Giovana contou sobre uma iniciativa implantada desde o ano passado, em uma ação integrada do Banco de Leite Humano (BLH) do IFF/Fiocruz com a Nutrição e o Lactário. “O Instituto começou a distribuir leite fresco, que é coletado e vai rapidamente para os bebês. Mais de 4 litros já foram distribuídos, parece pouco, mas o bebê às vezes só precisa de 1, 2 ml. Com isso, 135 crianças já foram beneficiadas”, concluiu.

Da esquerda para a direita: Giovana Salgado, Karla Pontes, José Roberto Ramos, Fátima Junqueira, Maria Elizabeth Lopes Moreira e Guilherme Sant'Anna

 

Sobre a Semana Científica

No contexto do Centenário do Instituto, a Semana Científica, realizada de 2 a 4/4, teve como objetivo discutir temas relevantes à saúde e ao cuidado de mulheres, crianças e adolescentes.
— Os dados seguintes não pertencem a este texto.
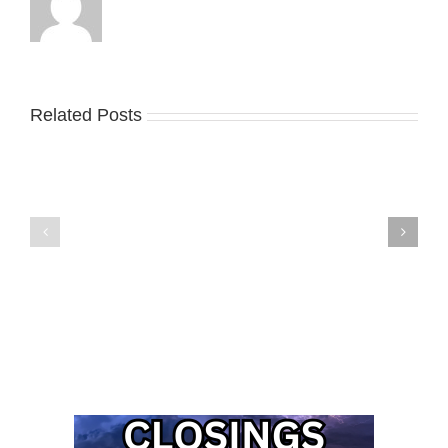
Related Posts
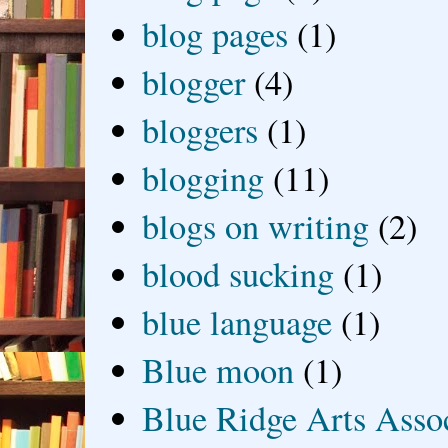
blog pages
(1)
blogger
(4)
bloggers
(1)
blogging
(11)
blogs on writing
(2)
blood sucking
(1)
blue language
(1)
Blue moon
(1)
Blue Ridge Arts Asso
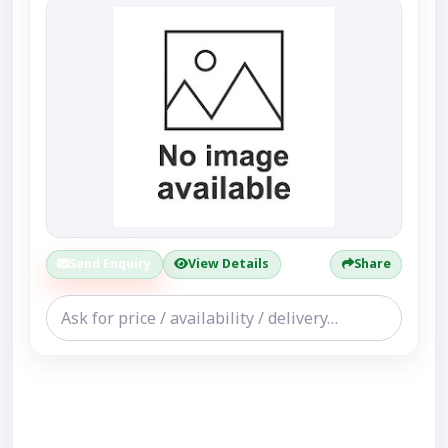
Send Enquiry
View Details
Share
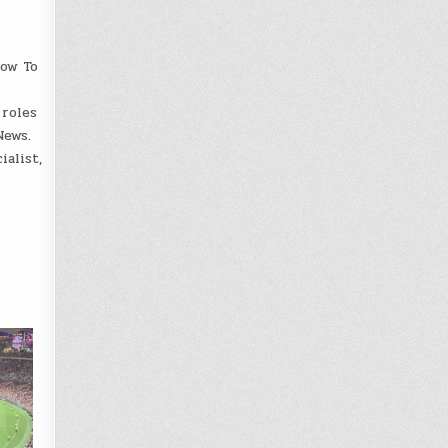
How To
 roles
News.
alist,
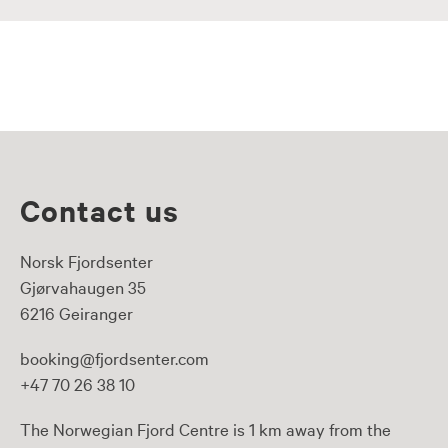
Contact us
Norsk Fjordsenter
Gjørvahaugen 35
6216 Geiranger
booking@fjordsenter.com
+47 70 26 38 10
The Norwegian Fjord Centre is 1 km away from the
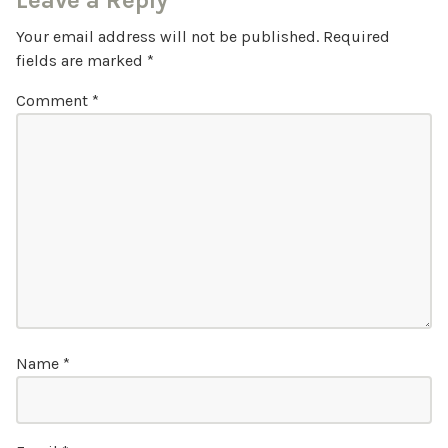
Leave a Reply
Your email address will not be published.
Required
fields are marked
*
Comment
*
Name
*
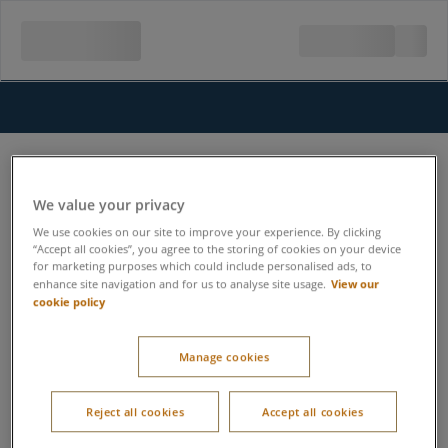
We value your privacy
We use cookies on our site to improve your experience. By clicking
“Accept all cookies”, you agree to the storing of cookies on your device
for marketing purposes which could include personalised ads, to
View our
enhance site navigation and for us to analyse site usage.
cookie policy
Manage cookies
Reject all cookies
Accept all cookies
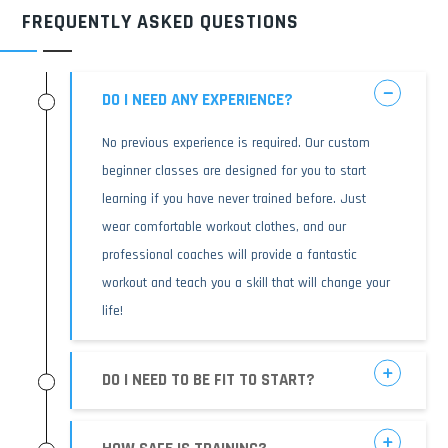
FREQUENTLY ASKED QUESTIONS
DO I NEED ANY EXPERIENCE?
No previous experience is required. Our custom
beginner classes are designed for you to start
learning if you have never trained before. Just
wear comfortable workout clothes, and our
professional coaches will provide a fantastic
workout and teach you a skill that will change your
life!
DO I NEED TO BE FIT TO START?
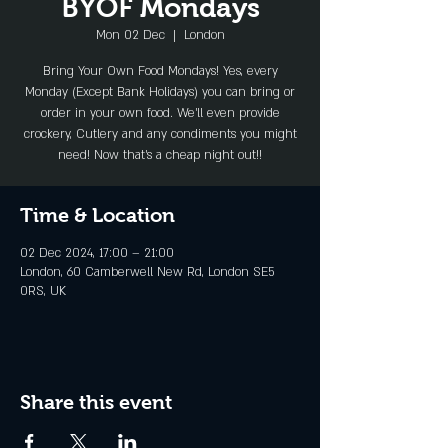
BYOF Mondays
Mon 02 Dec
  |  
London
Bring Your Own Food Mondays! Yes, every
Monday (Except Bank Holidays) you can bring or
order in your own food. We'll even provide
crockery, Cutlery and any condiments you might
need! Now that's a cheap night out!!
Time & Location
02 Dec 2024, 17:00 – 21:00
London, 60 Camberwell New Rd, London SE5
0RS, UK
Share this event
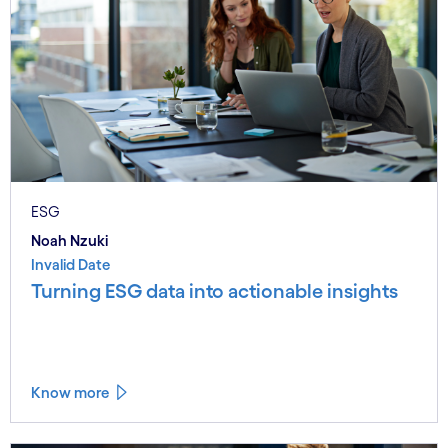
ESG
Noah Nzuki
Invalid Date
Turning ESG data into actionable insights
Know more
Foi organizada pelo Núcleo Diretor do IFF/Fiocruz e financiada pela Fundação Oswaldo Cruz (Fiocruz), Fundação de Amparo à Pesquisa do Estado do Rio de Janeiro (FAPERJ) e Academia Nacional de Medicina (ANM). A Semana contou com uma agenda repleta de conferências e mesas-redondas, que abordaram temas fundamentais para profissionais e estudantes, sendo uma oportunidade valiosa de discutir os tópicos trazidos pelos experientes conferencistas e a busca de soluções para os desafios expostos.